The goal, Dolsten said, is to “roll up our sleeves and define the questions that therapeutic-oriented companies need to have answered.”
Personal ecosystem
With any new, wide-ranging technology like AI comes the inevitable hype, and Dolsten said it’s critical that leaders do their homework. Putting those two letters ahead of a business proposal doesn’t necessarily give it value, he said.
“My homework always starts, whether I’m filling a board seat or overseeing a partnership, with asking for references of what they’ve done recently in the area, some real case reports,” Dolsten said.
More than anything, Dolsten said it’s important for biopharma leaders to ask questions rather than assume they have the answers, especially at a time of technological upheaval.
“I encourage people to take a step back and look at the questions that will be dominant over the next five years — you don’t need to continue with the tools or teams that make you feel comfortable,” Dolsten said. “Getting out of your comfort zone is helpful, so I welcome change, and I think it’s necessary that we have the openness and willingness to find new ways to work together.”
Dolsten’s series of board appointments since stepping down from Pfizer point to what he sees as the next wave of biopharma innovation. The former exec currently has a seat on the boards of gene therapy specialist Rocket Pharmaceuticals and oral biologics maker Orbis Medicines, and holds advisory roles that include the protein structure AI company Chai Discovery.

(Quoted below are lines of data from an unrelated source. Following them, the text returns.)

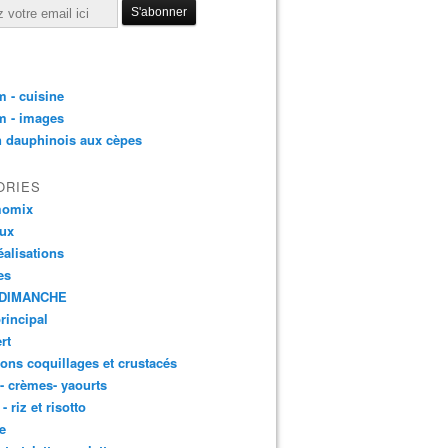
 - cuisine
m - images
n dauphinois aux cèpes
ORIES
momix
aux
éalisations
es
DIMANCHE
principal
rt
ons coquillages et crustacés
 - crèmes- yaourts
- riz et risotto
e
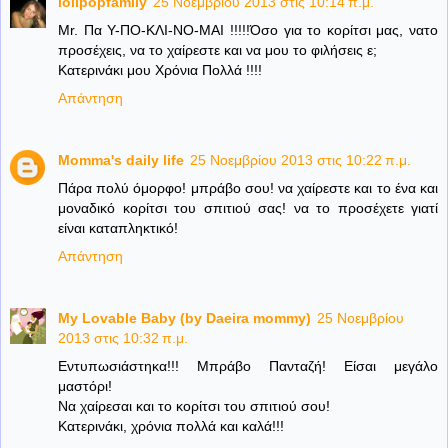
lolipopfamily
25 Νοεμβρίου 2013 στις 10:14 π.μ.
Mr. Πα Υ-ΠΟ-ΚΛΙ-ΝΟ-ΜΑΙ !!!!!Όσο για το κορίτσι μας, νατο
προσέχεις, να το χαίρεστε και να μου το φιλήσεις ε;
Κατερινάκι μου Χρόνια Πολλά !!!!
Απάντηση
Momma's daily life
25 Νοεμβρίου 2013 στις 10:22 π.μ.
Πάρα πολύ όμορφο! μπράβο σου! να χαίρεστε και το ένα και
μοναδικό κορίτσι του σπιτιού σας! να το προσέχετε γιατί
είναι καταπληκτικό!
Απάντηση
My Lovable Baby (by Daeira mommy)
25 Νοεμβρίου
2013 στις 10:32 π.μ.
Εντυπωσιάστηκα!!! Μπράβο Πανταζή! Είσαι μεγάλο
μαστόρι!
Να χαίρεσαι και το κορίτσι του σπιτιού σου!
Κατερινάκι, χρόνια πολλά και καλά!!!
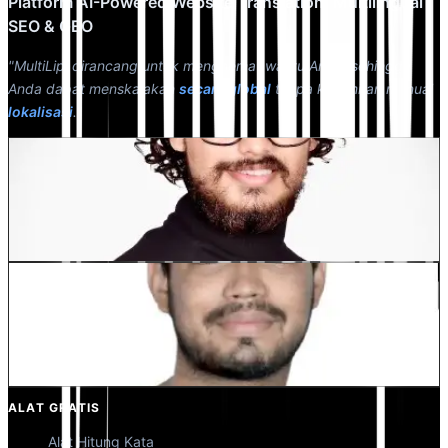
Platform AI-Powered Website Translation, Multilingual
SEO & GEO
"MultiLipi dirancang untuk menghemat waktu Anda, sehingga
Anda dapat menskalakan
secara global
tanpa kerumitan manual
lokalisasi
."
Dewang Bhardwaj
Co-Founder @MultiLipi
Kunal Singh Shekhawat
Co-Founder @MultiLipi
ALAT GRATIS
Alat Hitung Kata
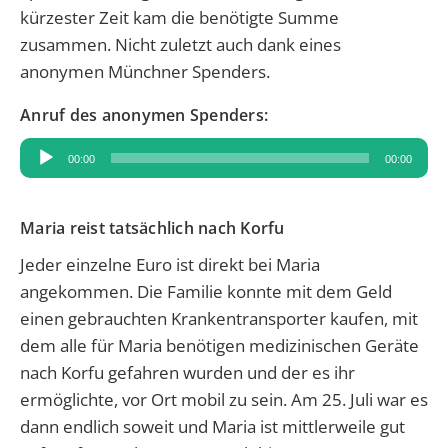
kürzester Zeit kam die benötigte Summe
zusammen. Nicht zuletzt auch dank eines
anonymen Münchner Spenders.
Anruf des anonymen Spenders:
Audio-
00:00
00:00
Player
Maria reist tatsächlich nach Korfu
Jeder einzelne Euro ist direkt bei Maria
angekommen. Die Familie konnte mit dem Geld
einen gebrauchten Krankentransporter kaufen, mit
dem alle für Maria benötigen medizinischen Geräte
nach Korfu gefahren wurden und der es ihr
ermöglichte, vor Ort mobil zu sein. Am 25. Juli war es
dann endlich soweit und Maria ist mittlerweile gut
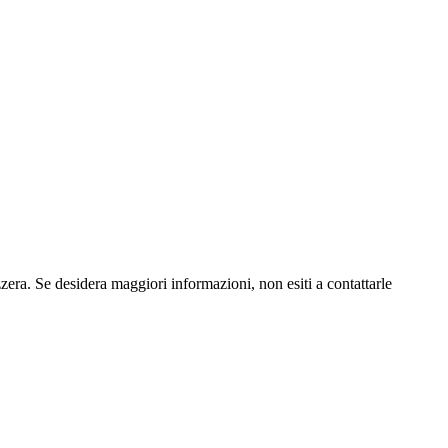
zzera. Se desidera maggiori informazioni, non esiti a contattarle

He said more announcements will be made this year.
These steps are a way for Dolsten to explore his scientific curiosity and build a network that bridges the industry’s past and its future.
“My ambition here is to create a personal ecosystem, and I think my contribution is much larger in each of the companies because of the connectivity I bring,” Dolsten said. “I hope I can connect companies that are making breakthroughs in one area, but allow them to seamlessly communicate with tools that can be adjusted and used across different areas.”
Part of what drives this push into future technologies was the frustration Dolsten encountered in the drug development process at companies like Pfizer.
“The awareness of what it takes to make a product that brings value to patients and is also commercially successful was a continuous challenge — with some great successes and some setbacks — in my work with Pfizer,” Dolsten said. “It’s a complex playing field from launching a drug and allowing the innovation to be recognized and rewarded.”
Although Dolsten is diversifying his post-Pfizer career, he looks at AI as the great connector.
“I hope that Immunai becomes a central node for me as they try to decode the language and the letter of diseases and help this overall ecosystem be better at using that language in communication that leads to products,” Dolsten said. “The crown jewel of my career was my time at Pfizer, but I’m very curious about this next chapter and playing a role in a different way.”